# [YOUR TASK]
Number of lines below with "very": work it out and reply with that number only.

Collected data:
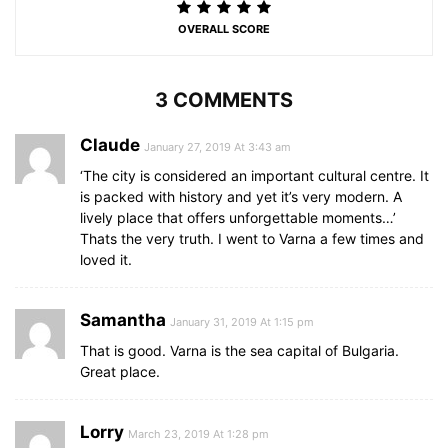
OVERALL SCORE
3 COMMENTS
Claude
January 27, 2019 At 3:43 am
‘The city is considered an important cultural centre. It
is packed with history and yet it’s very modern. A
lively place that offers unforgettable moments…’
Thats the very truth. I went to Varna a few times and
loved it.
Samantha
January 31, 2019 At 1:15 pm
That is good. Varna is the sea capital of Bulgaria.
Great place.
Lorry
March 23, 2019 At 1:28 pm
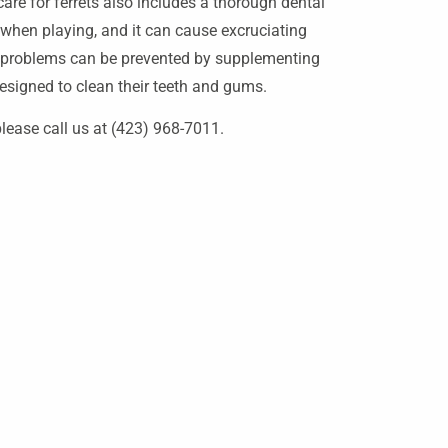
re for ferrets also includes a thorough dental
e when playing, and it can cause excruciating
l problems can be prevented by supplementing
 designed to clean their teeth and gums.
lease call us at (423) 968-7011.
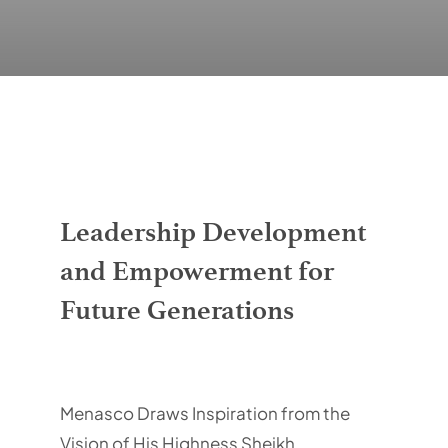
Contacts
Leadership Development
and Empowerment for
Future Generations
Menasco Draws Inspiration from the
Vision of His Highness Sheikh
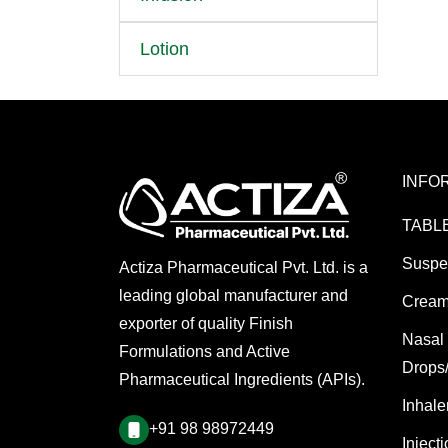
Lotion
INFO
TABL
Suspe
Actiza Pharmaceutical Pvt. Ltd. is a
leading global manufacturer and
Cream
exporter of quality Finish
Nasal
Formulations and Active
Drops
Pharmaceutical Ingredients (APIs).
Inhale
+91 98 98972449
Inject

# [EXPECTED ANSWER]
2